Have you ever "broken up" with a book?
Really, it's not you... it's me.
At first, things started as they usually did. The characters were new and interesting, the flow took a little getting used to, but the more I read - the more I got sucked into the lovely universe between my hands. So I flipped page after page, enjoying the experience of reading without giving too much thought about where I was going. What did it matter? It was a good book!
It wasn’t until I got to page 176 that I realized this story had a cancer subplot. I didn’t want to read a book with a cancer subplot. So just as easily as I did each night before bed, I put the book down and left the characters I came to love. But this time, I said “goodbye” for good.
Starting a book and not finishing it isn’t my MO. I feel a strange commitment to characters (they’re friends!) and I like to see where they end up. Even if I’m not completely invested in a story, I finish it because, well, it’s what I’ve always done.

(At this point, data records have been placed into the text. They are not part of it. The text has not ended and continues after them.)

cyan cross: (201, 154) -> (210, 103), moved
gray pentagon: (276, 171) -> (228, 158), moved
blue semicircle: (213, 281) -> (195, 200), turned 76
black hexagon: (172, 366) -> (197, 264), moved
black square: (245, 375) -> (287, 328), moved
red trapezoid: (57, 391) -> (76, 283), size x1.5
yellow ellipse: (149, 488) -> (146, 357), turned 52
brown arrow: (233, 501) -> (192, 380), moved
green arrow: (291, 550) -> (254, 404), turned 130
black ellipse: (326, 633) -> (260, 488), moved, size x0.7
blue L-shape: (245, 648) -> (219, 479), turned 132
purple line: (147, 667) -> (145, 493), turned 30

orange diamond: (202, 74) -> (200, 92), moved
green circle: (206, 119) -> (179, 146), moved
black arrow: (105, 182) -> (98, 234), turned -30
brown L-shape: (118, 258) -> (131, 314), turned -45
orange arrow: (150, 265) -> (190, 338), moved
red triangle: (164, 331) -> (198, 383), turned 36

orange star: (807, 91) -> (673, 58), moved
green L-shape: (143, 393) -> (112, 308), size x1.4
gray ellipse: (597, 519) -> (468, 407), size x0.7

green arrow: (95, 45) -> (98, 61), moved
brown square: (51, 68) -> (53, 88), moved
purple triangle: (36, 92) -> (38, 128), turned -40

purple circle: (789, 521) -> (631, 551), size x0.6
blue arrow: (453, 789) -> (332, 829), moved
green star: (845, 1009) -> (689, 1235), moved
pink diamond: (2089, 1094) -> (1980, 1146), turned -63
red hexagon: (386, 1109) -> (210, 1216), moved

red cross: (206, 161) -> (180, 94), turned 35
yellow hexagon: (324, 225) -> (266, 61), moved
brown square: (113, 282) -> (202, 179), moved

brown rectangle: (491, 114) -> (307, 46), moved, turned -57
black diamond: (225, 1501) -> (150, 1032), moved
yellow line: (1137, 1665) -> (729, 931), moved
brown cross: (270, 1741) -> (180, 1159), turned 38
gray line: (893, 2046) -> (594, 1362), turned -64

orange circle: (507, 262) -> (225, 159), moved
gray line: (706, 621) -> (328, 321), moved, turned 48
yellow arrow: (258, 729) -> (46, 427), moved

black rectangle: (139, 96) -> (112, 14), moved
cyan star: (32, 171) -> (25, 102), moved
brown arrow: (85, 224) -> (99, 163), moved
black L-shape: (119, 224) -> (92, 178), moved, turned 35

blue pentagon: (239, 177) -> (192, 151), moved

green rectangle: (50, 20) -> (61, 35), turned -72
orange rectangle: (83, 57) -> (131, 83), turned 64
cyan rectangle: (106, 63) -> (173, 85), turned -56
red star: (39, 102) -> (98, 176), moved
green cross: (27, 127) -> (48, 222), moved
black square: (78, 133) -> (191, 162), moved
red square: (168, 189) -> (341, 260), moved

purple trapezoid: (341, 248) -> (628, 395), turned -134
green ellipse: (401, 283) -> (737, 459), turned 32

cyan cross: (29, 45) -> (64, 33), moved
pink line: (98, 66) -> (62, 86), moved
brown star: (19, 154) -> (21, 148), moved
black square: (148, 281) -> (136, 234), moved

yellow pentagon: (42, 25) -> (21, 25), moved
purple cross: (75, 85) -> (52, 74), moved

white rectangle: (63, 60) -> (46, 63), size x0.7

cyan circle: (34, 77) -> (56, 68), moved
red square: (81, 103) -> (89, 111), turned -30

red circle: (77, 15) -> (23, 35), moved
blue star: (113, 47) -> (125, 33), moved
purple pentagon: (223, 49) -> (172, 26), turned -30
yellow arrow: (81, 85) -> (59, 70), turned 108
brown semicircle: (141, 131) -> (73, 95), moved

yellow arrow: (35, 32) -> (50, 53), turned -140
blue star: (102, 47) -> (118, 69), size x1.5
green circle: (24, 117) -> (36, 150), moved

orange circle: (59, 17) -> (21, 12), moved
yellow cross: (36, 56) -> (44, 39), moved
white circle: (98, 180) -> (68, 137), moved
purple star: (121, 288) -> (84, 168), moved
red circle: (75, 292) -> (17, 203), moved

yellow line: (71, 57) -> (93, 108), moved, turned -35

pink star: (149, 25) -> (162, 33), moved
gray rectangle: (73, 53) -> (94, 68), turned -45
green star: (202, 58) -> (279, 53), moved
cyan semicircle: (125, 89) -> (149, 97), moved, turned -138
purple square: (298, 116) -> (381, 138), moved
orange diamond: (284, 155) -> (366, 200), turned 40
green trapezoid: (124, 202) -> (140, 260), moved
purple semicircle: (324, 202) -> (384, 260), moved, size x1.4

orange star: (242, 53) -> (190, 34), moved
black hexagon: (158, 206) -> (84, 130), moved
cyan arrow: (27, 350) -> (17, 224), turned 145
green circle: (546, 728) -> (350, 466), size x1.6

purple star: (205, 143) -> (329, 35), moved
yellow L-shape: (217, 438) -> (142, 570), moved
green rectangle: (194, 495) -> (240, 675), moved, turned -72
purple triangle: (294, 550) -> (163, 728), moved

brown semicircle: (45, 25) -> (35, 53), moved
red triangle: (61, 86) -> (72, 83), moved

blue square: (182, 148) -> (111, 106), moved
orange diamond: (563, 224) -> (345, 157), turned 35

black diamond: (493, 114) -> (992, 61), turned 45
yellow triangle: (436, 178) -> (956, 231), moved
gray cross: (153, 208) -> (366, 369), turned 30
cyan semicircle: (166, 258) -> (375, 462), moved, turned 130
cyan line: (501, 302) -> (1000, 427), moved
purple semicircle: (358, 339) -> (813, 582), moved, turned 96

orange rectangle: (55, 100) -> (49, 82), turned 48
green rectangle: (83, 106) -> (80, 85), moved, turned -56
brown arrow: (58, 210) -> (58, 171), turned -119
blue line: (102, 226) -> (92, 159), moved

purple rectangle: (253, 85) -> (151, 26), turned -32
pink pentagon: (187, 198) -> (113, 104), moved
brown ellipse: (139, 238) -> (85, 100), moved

But in this case, I made an exception. Reading about cancer was too much when I was watching my mother fight her own battle with breast cancer. Maybe it’s self-absorbed, but I couldn’t read about the characters without constantly thinking about my own life. And especially at this time, I wanted books that distracted me from my whirling thoughts - not ones that made me feel like I was in a wrestling match with them.
Oddly enough, I didn’t have the same issue with TV shows or movies with cancer plot lines, which is a good thing since there’d be little to watch! (Joking, sort of.) But reading is such an intimate, quiet experience - it hit me differently. It hit deeper.
After chatting with a few friends, I learned I wasn’t alone in the book breakup - stopping mid-read. Their experiences of putting down books unfinished was a combination of simply not enjoying a read and something specific to their personal lives that stopped them from moving forward. I had a friend who stopped reading a book with a cat character because she recently lost her beloved furry family member. Another didn’t want to read a book that had a character with the same name as her ex-boyfriend. Hey, we all have our things!
Now that it’s been almost two years since my mom’s diagnosis and she is living her best Yiayia (Grandma) life - I look at the book firmly rooted on my shelf, wondering if I should pick it up and try again. After all, some broken bonds can be rekindled, right?